The interpretation of the lz-values is very simple. The smaller (negative) the values, the stronger the indicated misfit. The lz-values ar asymptotically standard normally distributed. Molenaar and Hoijtink (1990) (and others) showed, that the asymptotically standard normal distrubution only holds, if the $\theta$ values are known. To overcome thes problem Snijders (2001) intruduced his lz* person-fit index. The inrepration of this index does not change. In summary Magis, Raîche & Béland (2012) propose if the lz* index is lower than a certain critical value $z_\alpha$, than this person-fit value indicates a misfit.


# References
Armstrong, R.D., Z.G. Stoumbos, M.T. Kung, and M. Shi. 2007. On the Performance of the Lz Person-Fit Statistic. *Practical Assessment, Research & Evaluation*, 12(16).

Drasgow, F., M.V. Levine, and E.A. Williams. 1985. Appropriateness Measurement with Polychotomous Item Response Models and Standardized Indices. *British Journal of Mathematical and Statistical Psychology*, 38(1).
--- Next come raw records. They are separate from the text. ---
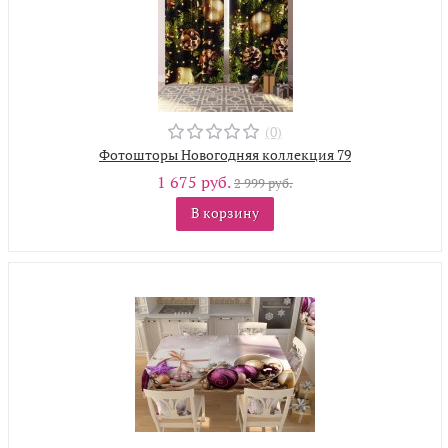
(0)
Фотошторы Новогодняя коллекция 79
1 675 руб.
2 999 руб.
В корзину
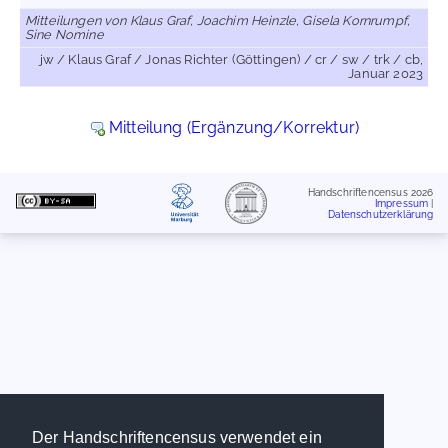
Mitteilungen von Klaus Graf, Joachim Heinzle, Gisela Kornrumpf,
Sine Nomine
jw / Klaus Graf / Jonas Richter (Göttingen) / cr / sw / trk / cb,
Januar 2023
Mitteilung (Ergänzung/Korrektur)
Handschriftencensus 2026
Impressum
|
Datenschutzerklärung
Der Handschriftencensus verwendet ein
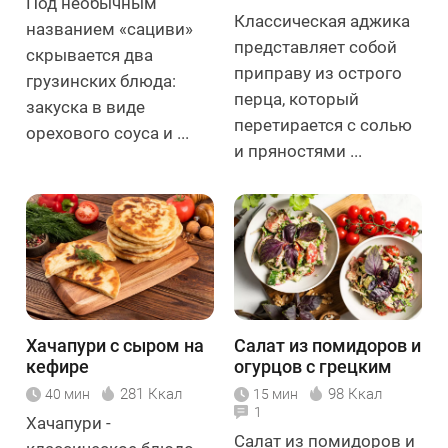
Под необычным
Классическая аджика
названием «сациви»
представляет собой
скрывается два
приправу из острого
грузинских блюда:
перца, который
закуска в виде
перетирается с солью
орехового соуса и ...
и пряностями ...
Хачапури с сыром на
Салат из помидоров и
кефире
огурцов с грецким
орехом
281 Ккал
98 Ккал
40 мин
15 мин
1
Хачапури -
Салат из помидоров и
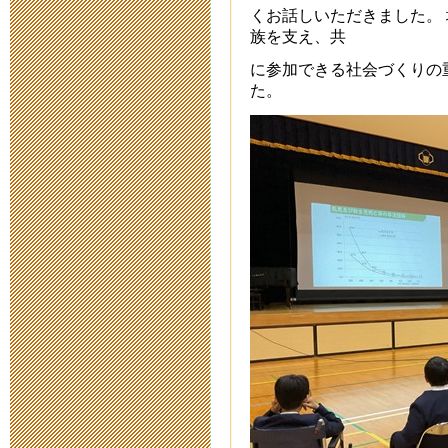
願書交付につ
くお話しいただきました。
2020年9月 4日 15:
族を支え、共
に参加できる社会づくりの
津市e-Learn
た。
2020年7月27日 19:
令和３年度新
2020年7月 3日 17:
臨時休校によ
2020年6月 3日 17:
「緊急事態宣
て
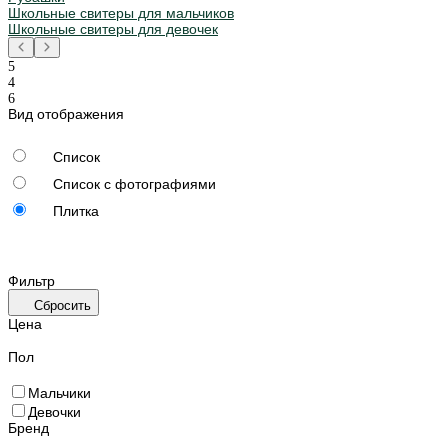
Школьные свитеры для мальчиков
Школьные свитеры для девочек
Вид отображения
Список
Список с фотографиями
Плитка
Фильтр
Сбросить
Цена
Пол
Мальчики
Девочки
Бренд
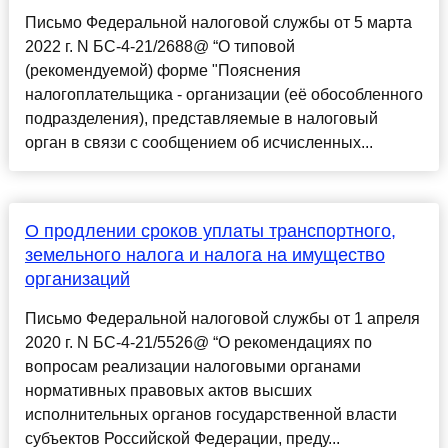
Письмо Федеральной налоговой службы от 5 марта
2022 г. N БС-4-21/2688@ “О типовой
(рекомендуемой) форме "Пояснения
налогоплательщика - организации (её обособленного
подразделения), представляемые в налоговый
орган в связи с сообщением об исчисленных...
О продлении сроков уплаты транспортного,
земельного налога и налога на имущество
организаций
Письмо Федеральной налоговой службы от 1 апреля
2020 г. N БС-4-21/5526@ “О рекомендациях по
вопросам реализации налоговыми органами
нормативных правовых актов высших
исполнительных органов государственной власти
субъектов Российской Федерации, преду...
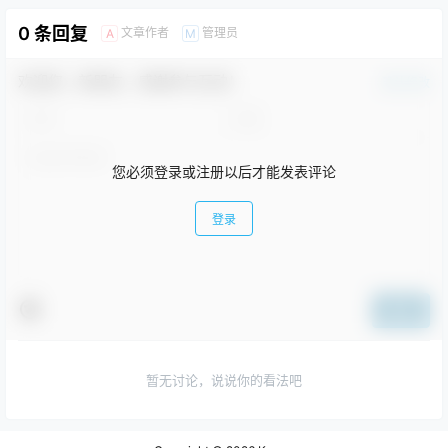
0 条回复
文章作者
管理员
A
M
欢迎您，新朋友，感谢参与互动！
确认修改
您必须登录或注册以后才能发表评论
登录
提交
暂无讨论，说说你的看法吧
Wiley Online Library: 67-86.

Efron, B., and C. Stein. 1981. The Jackknife Estimate of Variance. *The Annals of Statistics JSTOR*, 586-96.

Magis, D., G. Raîche, and S. Béland. 2012. A Didactic Presentation of Snijders's Lz* Index of Person Fit with Emphasis on Response Model Selection and Ability Estimation *Journal of Educational and Behavioral Statistics*, 37(1). SAGE Publications Sage CA: Los Angeles, CA: 57-81.

Molenaar, I.W., and H. Hoijtink. 1990. The Many Null Distributions of Person Fit Indices. *Psychometrika*, 55(1). Springer: 75-106.

Snijders, T.AB. 2001. Asymptotic Null Distribution of Person Fit Statistics with Estimated Person Parameter. *Psychometrika*}, 66(3). Springer: 331-342.

Snijders, T.B. 2001. Asymptotic Null Distribution of Person Fit Statistics with Estimated Person Parameter. *Rasch Measurement Transactions*, 66(3): 331-342.